TASK STATEMENT:
Your copy should hold exactly the lines from the beginning of the listing below through the line with "Merecemos el castigo eterno por nuestro", without any pictures.

RECORDS PROVIDED:
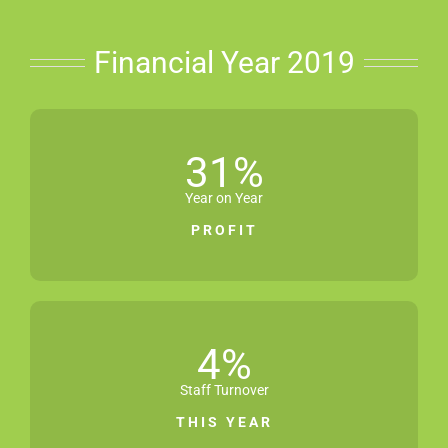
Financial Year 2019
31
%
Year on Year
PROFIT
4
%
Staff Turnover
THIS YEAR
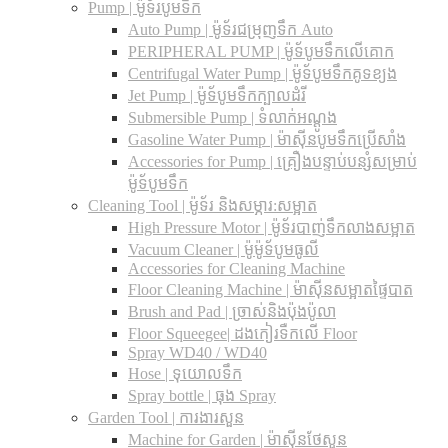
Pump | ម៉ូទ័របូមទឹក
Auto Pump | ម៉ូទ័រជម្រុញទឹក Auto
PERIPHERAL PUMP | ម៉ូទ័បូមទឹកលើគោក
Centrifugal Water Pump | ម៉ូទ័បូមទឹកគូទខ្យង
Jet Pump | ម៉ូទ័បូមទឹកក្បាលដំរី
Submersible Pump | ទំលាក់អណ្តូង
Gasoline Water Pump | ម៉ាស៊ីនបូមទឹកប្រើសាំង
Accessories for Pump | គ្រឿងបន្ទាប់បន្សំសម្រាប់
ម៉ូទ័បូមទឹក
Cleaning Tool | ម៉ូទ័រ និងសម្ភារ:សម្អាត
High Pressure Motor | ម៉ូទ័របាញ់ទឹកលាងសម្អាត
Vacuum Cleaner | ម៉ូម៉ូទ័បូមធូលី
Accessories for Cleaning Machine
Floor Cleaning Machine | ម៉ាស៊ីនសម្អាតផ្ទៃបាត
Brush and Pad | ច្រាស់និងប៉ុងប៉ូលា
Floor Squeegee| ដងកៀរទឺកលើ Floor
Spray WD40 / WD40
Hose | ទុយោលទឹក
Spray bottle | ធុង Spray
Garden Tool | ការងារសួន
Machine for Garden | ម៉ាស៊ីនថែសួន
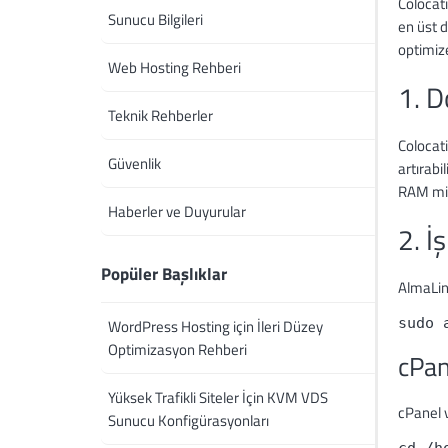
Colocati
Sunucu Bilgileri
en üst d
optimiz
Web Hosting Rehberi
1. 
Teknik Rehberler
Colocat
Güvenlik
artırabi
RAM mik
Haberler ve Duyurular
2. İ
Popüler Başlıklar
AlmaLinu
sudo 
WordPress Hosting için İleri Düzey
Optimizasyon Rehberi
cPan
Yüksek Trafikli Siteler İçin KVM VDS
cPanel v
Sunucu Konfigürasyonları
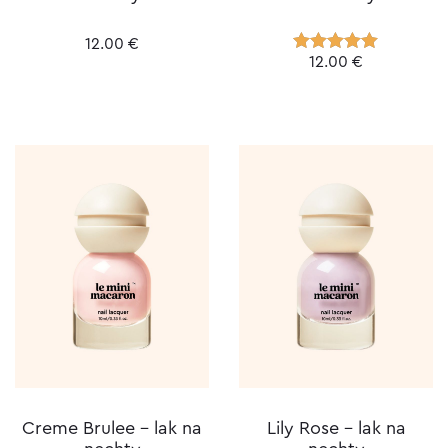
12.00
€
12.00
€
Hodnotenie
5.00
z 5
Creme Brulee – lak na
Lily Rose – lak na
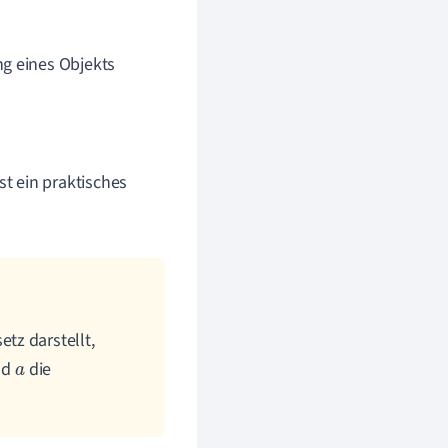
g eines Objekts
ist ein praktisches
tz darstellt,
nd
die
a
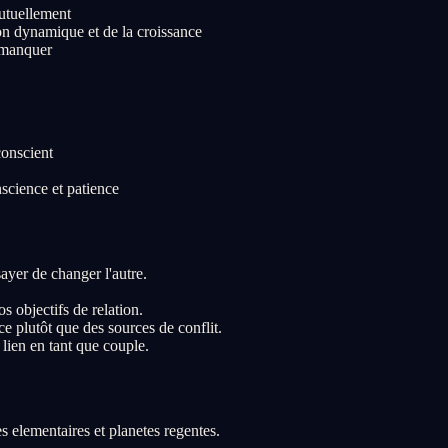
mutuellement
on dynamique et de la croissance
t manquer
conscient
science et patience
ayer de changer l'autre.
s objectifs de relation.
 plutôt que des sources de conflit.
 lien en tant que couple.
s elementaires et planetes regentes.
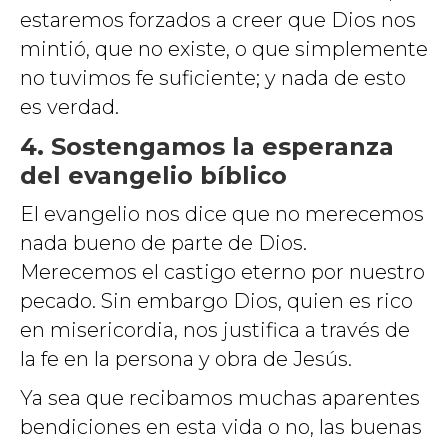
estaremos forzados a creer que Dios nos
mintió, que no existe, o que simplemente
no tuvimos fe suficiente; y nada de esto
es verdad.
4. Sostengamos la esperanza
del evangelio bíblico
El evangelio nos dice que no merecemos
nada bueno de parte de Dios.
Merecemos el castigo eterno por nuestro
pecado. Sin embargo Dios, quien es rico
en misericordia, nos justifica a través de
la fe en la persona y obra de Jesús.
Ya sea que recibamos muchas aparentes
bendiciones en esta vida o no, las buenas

WRITTEN RESPONSE:
Financial Year 2019
31
%
Year on Year
PROFIT
4
%
Staff Turnover
THIS YEAR
Pump | ម៉ូទ័របូមទឹក
Auto Pump | ម៉ូទ័រជម្រុញទឹក Auto
PERIPHERAL PUMP | ម៉ូទ័បូមទឹកលើគោក
Centrifugal Water Pump | ម៉ូទ័បូមទឹកគូទខ្យង
Jet Pump | ម៉ូទ័បូមទឹកក្បាលដំរី
Submersible Pump | ទំលាក់អណ្តូង
Gasoline Water Pump | ម៉ាស៊ីនបូមទឹកប្រើសាំង
Accessories for Pump | គ្រឿងបន្ទាប់បន្សំសម្រាប់
ម៉ូទ័បូមទឹក
Cleaning Tool | ម៉ូទ័រ និងសម្ភារ:សម្អាត
High Pressure Motor | ម៉ូទ័របាញ់ទឹកលាងសម្អាត
Vacuum Cleaner | ម៉ូម៉ូទ័បូមធូលី
Accessories for Cleaning Machine
Floor Cleaning Machine | ម៉ាស៊ីនសម្អាតផ្ទៃបាត
Brush and Pad | ច្រាស់និងប៉ុងប៉ូលា
Floor Squeegee| ដងកៀរទឺកលើ Floor
Spray WD40 / WD40
Hose | ទុយោលទឹក
Spray bottle | ធុង Spray
Garden Tool | ការងារសួន
Machine for Garden | ម៉ាស៊ីនថែសួន
Colocati
Sunucu Bilgileri
en üst d
optimiz
Web Hosting Rehberi
1. 
Teknik Rehberler
Colocat
Güvenlik
artırabi
RAM mik
Haberler ve Duyurular
2. İ
Popüler Başlıklar
AlmaLinu
sudo 
WordPress Hosting için İleri Düzey
Optimizasyon Rehberi
cPan
Yüksek Trafikli Siteler İçin KVM VDS
cPanel v
Sunucu Konfigürasyonları
12.00
€
12.00
€
Hodnotenie
5.00
z 5
Creme Brulee – lak na
Lily Rose – lak na
g eines Objekts
ist ein praktisches
tz darstellt,
nd
die
a
mutuellement
on dynamique et de la croissance
t manquer
conscient
science et patience
ayer de changer l'autre.
s objectifs de relation.
 plutôt que des sources de conflit.
 lien en tant que couple.
s elementaires et planetes regentes.
estaremos forzados a creer que Dios nos
mintió, que no existe, o que simplemente
no tuvimos fe suficiente; y nada de esto
es verdad.
4. Sostengamos la esperanza
del evangelio bíblico
El evangelio nos dice que no merecemos
nada bueno de parte de Dios.
Merecemos el castigo eterno por nuestro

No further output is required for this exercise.